Otro que también se rebusca prefiere andar de casa en casa, pero su oficio es más viejo, viene de la Caracas decimonónica y, para darle más caché, dicen que llegó de España. Es el amolador de cuchillo, una especie en extinción pero terca y dura. Rocío  los busca y los encuentra. Habla con algunas de sus clientas. Si la tradición lo envolvió en un halo de superstición, Aquiles Nazoa lo elevó en su Credo a mago “fabricador de estrellas”. Si el amolador todavía anda por allí, ello le permite a Rocío hacer crónica costumbrista en pleno siglo XXI.   Magia del género, terquedad de la ciudad. Oficio de escribana.
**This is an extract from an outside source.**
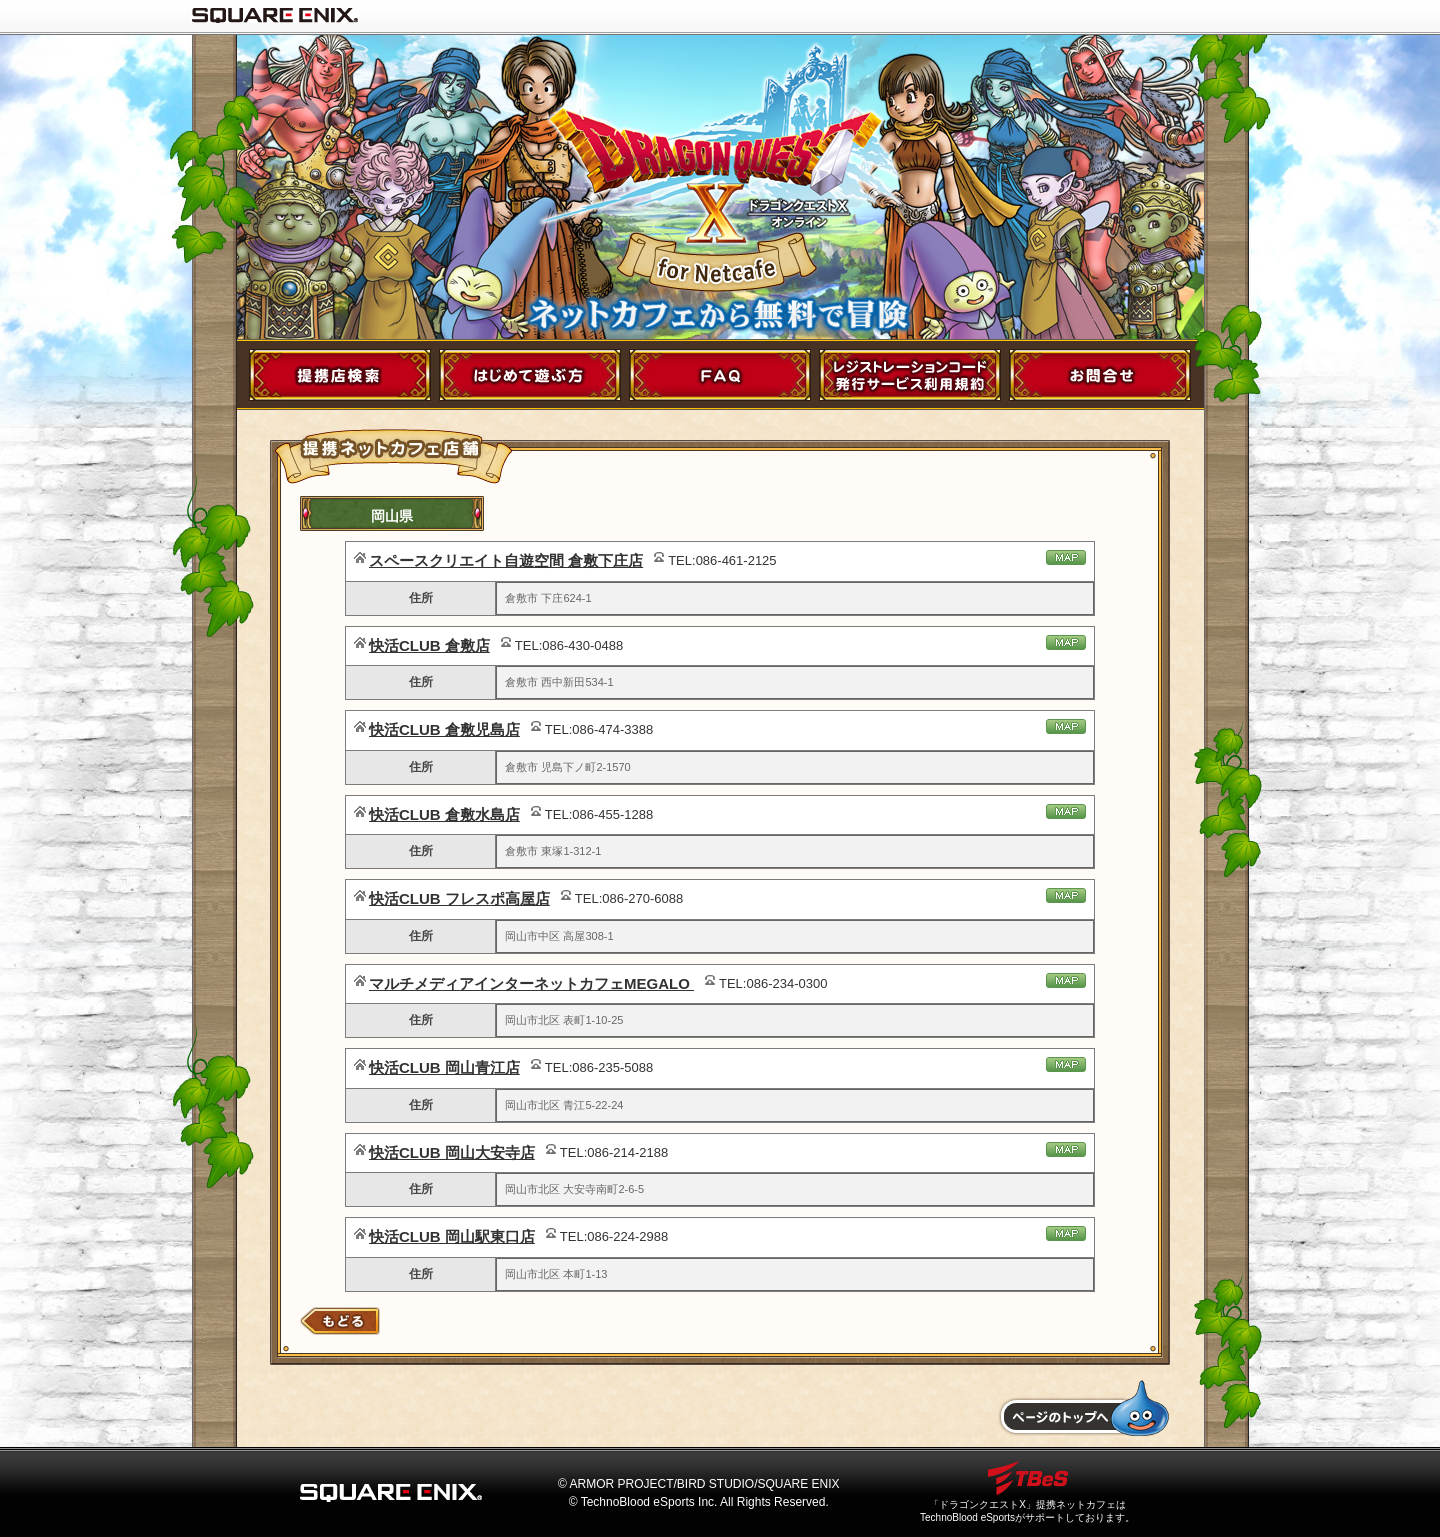 This screenshot has width=1440, height=1537. I want to click on 快活CLUB 岡山青江店, so click(444, 1067).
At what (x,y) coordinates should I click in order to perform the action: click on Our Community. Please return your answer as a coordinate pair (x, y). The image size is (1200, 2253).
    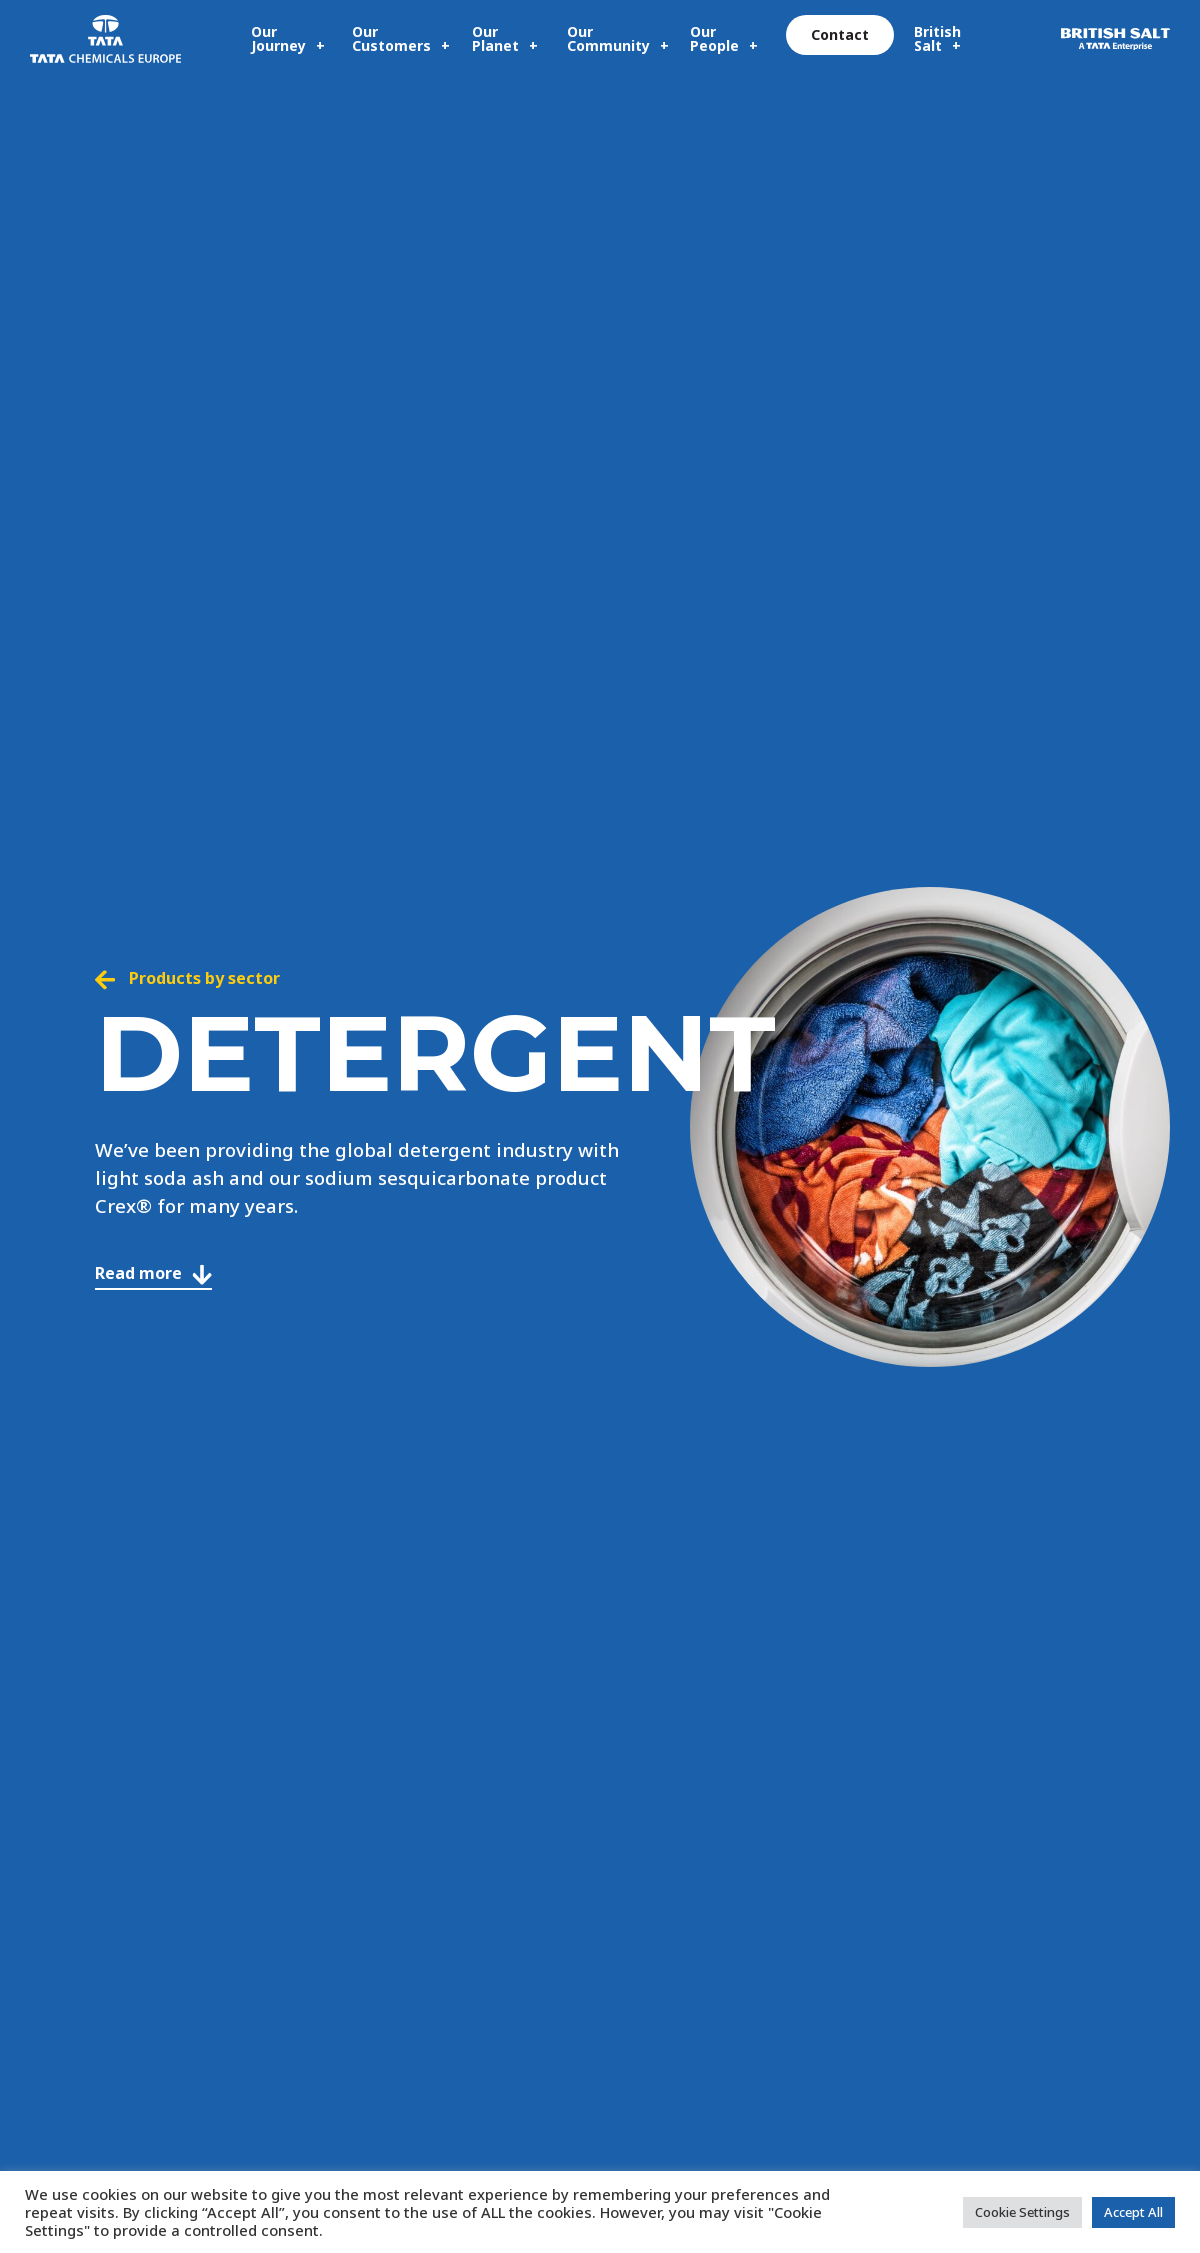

El cronista es un ocioso, como el poeta, como el músico, como el vagamundo. Por eso te cuenta grandes historias o vainas que a nadie importan. Del cronista Aníbal Nazoa se preguntaba  su colega, Kotepa Delgado, “cómo es posible que haya perdido tanto el tiempo en aprender cosas tan inútiles”. No quiere decir que sea inútil el empeño de Malu Rengifo en hurgar en los orígenes de nuestros pelabolas, desde Guaicaipuro para acá. Una crónica ancestral, antropológica y actual. Es la historia de lo que algunos llaman “hambres atrasadas”. Malu le da soporte histórico. Por los años 70 se hizo fuerte en la UCV el movimiento COPELBO (Comité de Peladores de Bolas), tan combativo como el Grupo Estadio, pero con muchos más militantes. Solo le faltaba una historia, pero Malu no andaba por allí. Sin embargo, gracias a ella, ahora conocemos sus antecedentes. La suya es una sabrosa crónica sobre el hambre. Una visión contextualizada de los pelabolas. Pudiera ser, si a ver vamos, la crónica existencial de casi todos los cronistas.

Conclusión

La crónica no tiene conclusión. Es la gracia y el encanto del género. El lector pone el final, si quiere. O lo deja así. ¡Épale!,  ¿qué espera? Caracas aguarda por usted y es impaciente. Se puso así desde el 19 de abril de 1810. La crónica y estos cronistas de guardia le abren sus puertas. Pase.